City hoping for good bids on $70 million sewage treatment plant project

North Lawrence waterline project completed

North Lawrence residents may not have noticed it, but Friday was an important day for that part of the city.

Construction crews completed a $5.6 million project that ran a new waterline underneath the Kansas River and into North Lawrence. Previously, the only waterline that ran from the city’s water treatment plant into North Lawrence was a single 16-inch line that is connected to the underside of the Kansas River bridges in downtown.

Those lines had begun to leak in recent years and created worries about how North Lawrence would have access to drinking water if that line had to be removed from service for a repair, said Dave Wagner, the city’s director of utilities.

The new project has solved that issue with a 36-inch line — the largest waterline in the city — that runs 70 feet below the water level of the Kansas River. The city used a special type of PVC pipe that is molecularly fused to prevent the likelihood of leaks.

You never know what type of question may become important at Lawrence City Hall.

The one on the minds of several top city officials currently: How many companies are interested in building a multimillion-dollar sewage treatment plant for Lawrence?

City commissioners at their Tuesday evening meeting are expected to approve a process for accepting bids from companies that want to build what is expected to be a $65 million to $70 million sewage treatment plant south of the Wakarusa River. Bids are expected to be opened Feb. 17. When they are, city officials will have a better understanding of whether the massive project will come in on budget. Currently, city utility department leaders aren’t sure what type of building environment the plant will face.

“We’re asking that question every day,” said Dave Wagner, the city’s director of utilities. “It is kind of like asking your broker what stocks to buy. Everybody has a different opinion about the market right now.”

Wagner said the market for building large infrastructure a couple of years ago was very competitive, as the number of projects had begun to slow. But now, an improving economy has work more plentiful, and no one is sure what that will mean for the the cost of the project.

“There is not a firm that does this type of construction work in every town, but we have our fingers crossed that there will be a lot of companies interested in building this one,” Wagner said.

The project has been years in the making, and some work already is underway. About 400,000 cubic yards of fill dirt have been added to the site, which is at a location the city is labeling 41st and O’Connell Road. The 538-acre site is immediately south of the Wakarusa River where O’Connell Road dead-ends at the river.

Crews also currently are burying 16-inch and 24-inch force mains that will carry sewage from the area near 31st and Louisiana streets to the sewage treatment site.

Wagner hopes to have the entire project done by the third quarter of 2017. When completed, it will be able to treat about 2.5 million gallons of sewage on an ordinary day. But during wet weather events, it can temporarily handle up to 12.5 million gallons of sewage treatment per day.
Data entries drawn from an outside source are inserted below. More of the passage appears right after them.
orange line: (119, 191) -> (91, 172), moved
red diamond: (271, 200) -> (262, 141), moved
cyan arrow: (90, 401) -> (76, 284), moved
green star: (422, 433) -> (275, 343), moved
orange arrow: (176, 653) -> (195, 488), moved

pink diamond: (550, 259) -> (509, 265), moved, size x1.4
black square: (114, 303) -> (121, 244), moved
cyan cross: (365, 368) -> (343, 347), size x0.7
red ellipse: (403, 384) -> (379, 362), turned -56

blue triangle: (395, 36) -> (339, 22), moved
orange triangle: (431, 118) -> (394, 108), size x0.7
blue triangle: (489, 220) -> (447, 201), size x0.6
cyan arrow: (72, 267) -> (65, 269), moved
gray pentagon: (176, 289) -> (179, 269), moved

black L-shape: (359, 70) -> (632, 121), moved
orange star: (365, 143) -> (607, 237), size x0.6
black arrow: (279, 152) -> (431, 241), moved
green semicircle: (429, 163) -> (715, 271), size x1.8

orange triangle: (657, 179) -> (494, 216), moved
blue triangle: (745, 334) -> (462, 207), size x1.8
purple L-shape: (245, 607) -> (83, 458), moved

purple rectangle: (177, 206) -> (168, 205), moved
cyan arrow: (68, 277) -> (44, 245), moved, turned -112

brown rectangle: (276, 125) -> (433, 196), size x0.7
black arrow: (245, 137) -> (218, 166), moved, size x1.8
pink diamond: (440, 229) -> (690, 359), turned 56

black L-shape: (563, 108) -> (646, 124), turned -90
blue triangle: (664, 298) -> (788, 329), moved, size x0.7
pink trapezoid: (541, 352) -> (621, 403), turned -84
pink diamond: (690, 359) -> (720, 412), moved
Much of that sewage will come from West Lawrence. Currently, sewage in West Lawrence travels to the city’s lone sewage treatment plant near Eighth and Delaware streets on the eastern edge of Lawrence.
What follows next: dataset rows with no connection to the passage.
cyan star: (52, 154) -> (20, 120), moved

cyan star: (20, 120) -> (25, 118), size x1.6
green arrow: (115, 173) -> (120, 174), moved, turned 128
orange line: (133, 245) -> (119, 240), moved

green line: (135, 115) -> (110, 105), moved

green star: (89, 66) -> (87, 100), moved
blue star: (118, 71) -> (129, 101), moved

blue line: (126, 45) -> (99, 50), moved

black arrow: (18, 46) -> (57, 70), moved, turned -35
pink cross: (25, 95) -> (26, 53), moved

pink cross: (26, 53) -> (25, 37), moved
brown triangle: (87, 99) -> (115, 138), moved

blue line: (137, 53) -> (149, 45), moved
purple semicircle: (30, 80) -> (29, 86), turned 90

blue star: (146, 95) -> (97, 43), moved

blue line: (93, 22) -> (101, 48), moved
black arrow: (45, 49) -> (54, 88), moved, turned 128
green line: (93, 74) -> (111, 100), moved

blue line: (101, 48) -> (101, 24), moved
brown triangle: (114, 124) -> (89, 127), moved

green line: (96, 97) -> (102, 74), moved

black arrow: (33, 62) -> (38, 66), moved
But Wagner said that plant is near capacity, especially during heavy rains. The existing plant will remain in operation, but the new plant will relieve the strain that currently is placed on the facility. The new plant will be significantly smaller than the existing plant, treating 2.5 million gallons compared with about 12.5 million gallons for the existing plant.

Wagner, though, said the new plant will treat the sewage to a significantly higher level. The new plant will use additional steps to take phosphorus and ammonia out of the waste water before it is released into the Wakarusa River.

Wagner said federal regulators are insisting on the higher treatment standards. He said the city’s existing plant in eastern Lawrence eventually will have to be upgraded to meet those standards. He estimates that likely will need to be done by 2023.

The new plant will be paid for through rate increases that already have begun to show up on customers’ bills. In 2013, commissioners approved a new five-year rate plant that increases water and sewer rates by 5 percent to 7 percent a year, depending on the type of user you are. Rates are scheduled to increase by that amount each year through 2017 to pay for the plant and a host of other water and sewer projects.

Wagner said the five-year plan has been a critical piece to setting the city up to accommodate future growth. Sewer and water treatment capacities are major considerations in how much population a city can add in future years.

“I think Lawrence will be in an envious position compared to a lot of places,” Wagner said. “We’ll have done a lot in terms of treatment capacity, but also we’re doing a lot to improve the condition of the infrastructure that is in place.”

Commissioners meet at 5:45 p.m. on Tuesday at Lawrence City Hall.